The Unionist parties didn’t ask for independence to be on the agenda less than three years after it was said to be settled for a generation. But now that it is, the separation question will permeate all levels of politics.

Given that this is the case, then there’s the question of the political affiliation of independent candidates. Councillor David Parker, for example, was unstinting in his support for the break-up of the UK in 2014.

I doubt he has changed his mind. But if so, perhaps he and other independents would let the electorate know before the vote how they stand on this issue which Nicola Sturgeon has deemed more important than matters of domestic policy.

William Loneskie



After centuries of conflict across continental Europe and the carnage of two world wars, wise heads came together and created what eventually became the European Union.

In creating peace and prosperity which has lasted nearly 70 years, it has served its purpose well.

But then came the collective madness of Brexit, and all the chaos we are about to endure which is being exacerbated by an inept Conservative government.

When it was suggested that Spain could have a say in the future of Gibraltar, out of the decaying woodwork emerged Lord Howard, a political dinosaur from another age, to claim that Britain could defend Gibraltar by going to war against Spain.

So the first country to leave the EU threatens to wage war against it – precisely what the union was set up to prevent.

As the shambles and crudity that is Number 10’s negotiating position becomes ever more apparent with its clumsy threats and blackmail tactics, it sometimes seems that the only politician with a grasp of the looming disaster is Nicola Sturgeon.

Richard Walthew

Whitsome Crofts



I see the First Minister of California – sorry, Scotland – has spoken in defence of globalisation.

At last the mask has slipped.
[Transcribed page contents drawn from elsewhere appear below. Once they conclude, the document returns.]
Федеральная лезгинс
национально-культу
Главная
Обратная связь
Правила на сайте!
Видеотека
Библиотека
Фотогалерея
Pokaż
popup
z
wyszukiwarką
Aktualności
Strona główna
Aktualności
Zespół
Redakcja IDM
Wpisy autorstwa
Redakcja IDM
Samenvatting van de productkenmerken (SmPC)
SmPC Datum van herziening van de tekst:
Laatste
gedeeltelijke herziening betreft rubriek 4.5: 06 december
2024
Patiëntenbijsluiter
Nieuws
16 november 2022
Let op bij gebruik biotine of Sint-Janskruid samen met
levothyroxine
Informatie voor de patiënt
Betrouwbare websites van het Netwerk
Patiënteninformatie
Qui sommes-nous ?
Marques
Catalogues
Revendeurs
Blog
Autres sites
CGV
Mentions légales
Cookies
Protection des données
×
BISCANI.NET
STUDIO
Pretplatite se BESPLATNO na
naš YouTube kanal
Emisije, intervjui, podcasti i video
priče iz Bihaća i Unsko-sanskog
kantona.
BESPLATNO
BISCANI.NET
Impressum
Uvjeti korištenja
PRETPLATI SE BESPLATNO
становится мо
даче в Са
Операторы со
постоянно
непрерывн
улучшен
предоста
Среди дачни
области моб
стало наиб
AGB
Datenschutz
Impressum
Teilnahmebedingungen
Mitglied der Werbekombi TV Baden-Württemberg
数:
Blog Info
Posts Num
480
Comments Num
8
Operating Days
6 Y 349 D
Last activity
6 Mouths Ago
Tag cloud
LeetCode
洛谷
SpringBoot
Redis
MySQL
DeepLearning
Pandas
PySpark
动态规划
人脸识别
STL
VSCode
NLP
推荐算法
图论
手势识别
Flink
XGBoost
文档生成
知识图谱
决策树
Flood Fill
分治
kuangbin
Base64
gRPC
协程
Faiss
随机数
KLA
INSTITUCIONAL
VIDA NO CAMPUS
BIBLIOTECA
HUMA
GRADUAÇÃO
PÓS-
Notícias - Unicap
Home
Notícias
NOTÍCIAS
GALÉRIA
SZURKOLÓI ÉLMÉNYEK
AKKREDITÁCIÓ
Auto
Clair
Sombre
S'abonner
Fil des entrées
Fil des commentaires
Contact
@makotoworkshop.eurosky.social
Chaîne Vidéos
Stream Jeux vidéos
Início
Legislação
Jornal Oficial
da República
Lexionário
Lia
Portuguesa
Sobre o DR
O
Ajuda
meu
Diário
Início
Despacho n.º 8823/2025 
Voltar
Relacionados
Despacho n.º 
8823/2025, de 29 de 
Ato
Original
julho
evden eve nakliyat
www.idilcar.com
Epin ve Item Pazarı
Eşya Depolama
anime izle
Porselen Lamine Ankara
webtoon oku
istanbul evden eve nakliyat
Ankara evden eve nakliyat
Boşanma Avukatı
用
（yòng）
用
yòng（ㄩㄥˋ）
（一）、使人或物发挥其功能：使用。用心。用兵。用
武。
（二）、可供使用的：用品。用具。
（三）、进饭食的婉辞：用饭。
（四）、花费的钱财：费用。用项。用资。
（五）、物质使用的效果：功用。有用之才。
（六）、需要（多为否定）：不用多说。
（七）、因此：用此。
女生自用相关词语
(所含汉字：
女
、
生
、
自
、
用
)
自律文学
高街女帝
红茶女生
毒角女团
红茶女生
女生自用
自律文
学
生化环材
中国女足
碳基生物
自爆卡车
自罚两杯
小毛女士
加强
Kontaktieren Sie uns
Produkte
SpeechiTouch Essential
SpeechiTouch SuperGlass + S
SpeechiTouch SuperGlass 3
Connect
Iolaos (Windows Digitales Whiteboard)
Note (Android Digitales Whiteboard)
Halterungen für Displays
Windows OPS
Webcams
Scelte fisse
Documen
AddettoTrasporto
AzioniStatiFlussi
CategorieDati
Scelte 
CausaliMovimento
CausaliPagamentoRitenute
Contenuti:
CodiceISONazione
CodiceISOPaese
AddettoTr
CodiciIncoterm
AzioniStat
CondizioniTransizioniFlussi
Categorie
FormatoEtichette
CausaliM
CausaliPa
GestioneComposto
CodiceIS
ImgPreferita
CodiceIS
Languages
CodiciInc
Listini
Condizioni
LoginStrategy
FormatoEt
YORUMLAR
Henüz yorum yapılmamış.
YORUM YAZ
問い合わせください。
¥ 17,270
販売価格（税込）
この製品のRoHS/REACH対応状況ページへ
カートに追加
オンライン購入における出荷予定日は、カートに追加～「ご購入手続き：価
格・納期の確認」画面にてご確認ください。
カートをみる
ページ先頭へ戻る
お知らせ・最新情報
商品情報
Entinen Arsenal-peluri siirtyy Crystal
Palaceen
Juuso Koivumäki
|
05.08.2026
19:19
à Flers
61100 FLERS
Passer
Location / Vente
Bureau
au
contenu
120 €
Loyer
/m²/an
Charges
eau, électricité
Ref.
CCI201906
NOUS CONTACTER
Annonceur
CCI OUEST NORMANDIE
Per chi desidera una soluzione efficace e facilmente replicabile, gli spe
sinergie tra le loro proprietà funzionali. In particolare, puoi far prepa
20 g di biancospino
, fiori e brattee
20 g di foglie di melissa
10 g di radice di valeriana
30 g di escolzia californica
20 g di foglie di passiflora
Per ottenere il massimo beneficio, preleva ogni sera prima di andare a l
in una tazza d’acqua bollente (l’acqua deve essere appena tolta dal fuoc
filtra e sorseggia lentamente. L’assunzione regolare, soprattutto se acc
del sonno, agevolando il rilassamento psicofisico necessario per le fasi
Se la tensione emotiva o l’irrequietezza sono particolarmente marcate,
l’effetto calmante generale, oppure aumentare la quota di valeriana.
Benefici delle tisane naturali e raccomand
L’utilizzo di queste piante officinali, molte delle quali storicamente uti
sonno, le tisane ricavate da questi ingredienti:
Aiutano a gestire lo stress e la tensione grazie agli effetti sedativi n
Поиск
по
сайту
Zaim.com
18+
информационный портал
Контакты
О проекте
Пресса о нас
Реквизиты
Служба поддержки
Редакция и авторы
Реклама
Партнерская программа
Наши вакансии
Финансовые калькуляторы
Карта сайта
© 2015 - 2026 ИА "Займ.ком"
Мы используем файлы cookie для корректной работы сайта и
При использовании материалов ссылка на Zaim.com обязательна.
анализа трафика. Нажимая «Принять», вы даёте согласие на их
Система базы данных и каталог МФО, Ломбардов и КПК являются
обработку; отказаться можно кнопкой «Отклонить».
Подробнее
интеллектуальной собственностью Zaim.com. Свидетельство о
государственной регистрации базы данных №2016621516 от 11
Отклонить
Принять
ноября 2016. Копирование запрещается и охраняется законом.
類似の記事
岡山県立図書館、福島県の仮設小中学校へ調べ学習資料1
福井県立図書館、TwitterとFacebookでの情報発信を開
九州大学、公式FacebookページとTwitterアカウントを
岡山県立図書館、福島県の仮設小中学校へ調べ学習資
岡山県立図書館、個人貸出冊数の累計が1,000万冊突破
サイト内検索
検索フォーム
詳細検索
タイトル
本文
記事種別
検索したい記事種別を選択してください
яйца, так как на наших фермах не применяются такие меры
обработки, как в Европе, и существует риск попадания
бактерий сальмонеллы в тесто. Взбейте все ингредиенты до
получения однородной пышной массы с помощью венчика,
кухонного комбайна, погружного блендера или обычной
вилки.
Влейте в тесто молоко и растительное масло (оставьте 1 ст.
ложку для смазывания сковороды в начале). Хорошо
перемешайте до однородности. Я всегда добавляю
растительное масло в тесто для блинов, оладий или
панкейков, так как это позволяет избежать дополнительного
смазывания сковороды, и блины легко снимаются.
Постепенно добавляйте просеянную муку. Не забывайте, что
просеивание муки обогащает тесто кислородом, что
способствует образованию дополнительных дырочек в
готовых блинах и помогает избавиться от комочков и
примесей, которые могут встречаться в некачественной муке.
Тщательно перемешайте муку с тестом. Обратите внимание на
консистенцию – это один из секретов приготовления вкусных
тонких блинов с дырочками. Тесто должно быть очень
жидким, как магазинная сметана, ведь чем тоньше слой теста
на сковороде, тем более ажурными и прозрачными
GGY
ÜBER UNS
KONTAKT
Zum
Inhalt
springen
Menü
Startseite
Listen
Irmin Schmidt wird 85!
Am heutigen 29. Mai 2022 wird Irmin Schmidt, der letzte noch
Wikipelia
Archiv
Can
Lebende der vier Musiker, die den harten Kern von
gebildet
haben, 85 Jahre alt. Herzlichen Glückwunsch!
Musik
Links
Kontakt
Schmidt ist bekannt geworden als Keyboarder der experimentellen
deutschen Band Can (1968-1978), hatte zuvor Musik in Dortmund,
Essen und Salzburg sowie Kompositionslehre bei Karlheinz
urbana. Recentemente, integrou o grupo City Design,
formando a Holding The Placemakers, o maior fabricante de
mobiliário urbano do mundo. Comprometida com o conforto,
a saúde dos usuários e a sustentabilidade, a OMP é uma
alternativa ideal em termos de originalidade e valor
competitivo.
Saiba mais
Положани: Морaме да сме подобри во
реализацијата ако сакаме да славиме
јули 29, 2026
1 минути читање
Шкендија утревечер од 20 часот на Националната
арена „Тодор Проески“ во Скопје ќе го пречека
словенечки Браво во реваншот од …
Nicola Sturgeon has revealed her true self.

Let us hear no more nonsense about she and her government being socialists – they are Tories, neo-liberal capitalists who, despite their protestations, owe allegiance to no country, but to the mighty dollar/euro.

This is no surprise to me as I am old enough to remember the late Donnie B. McLeod, MP for the Western Isles, who stated: “The SNP is not a socialist party.” I took him at his word. Gordon Wilson, Alex Salmond, John Swinney and Nicola Sturgeon have, by their actions as opposed to their words, all proved it.

I know why Ms Sturgeon wants to join the big business tool that is the European Union, but I still do not understand the attraction of EU membership for the SNP’s working class supporters. Why ditch “London Rule” for “Berlin Rule”?

C. Beagrie



On behalf of Coldstream Guides, I would like to thank everyone for their support on Saturday, April 1, at our coffee morning.

There was a great turnout. We cleared an amazing £300.

Thank you to everyone who gave raffle prizes and cake and candy, and helped in any way on the morning. Thank you girls and mums for all the baking and help. We really appreciate this boost to our funds.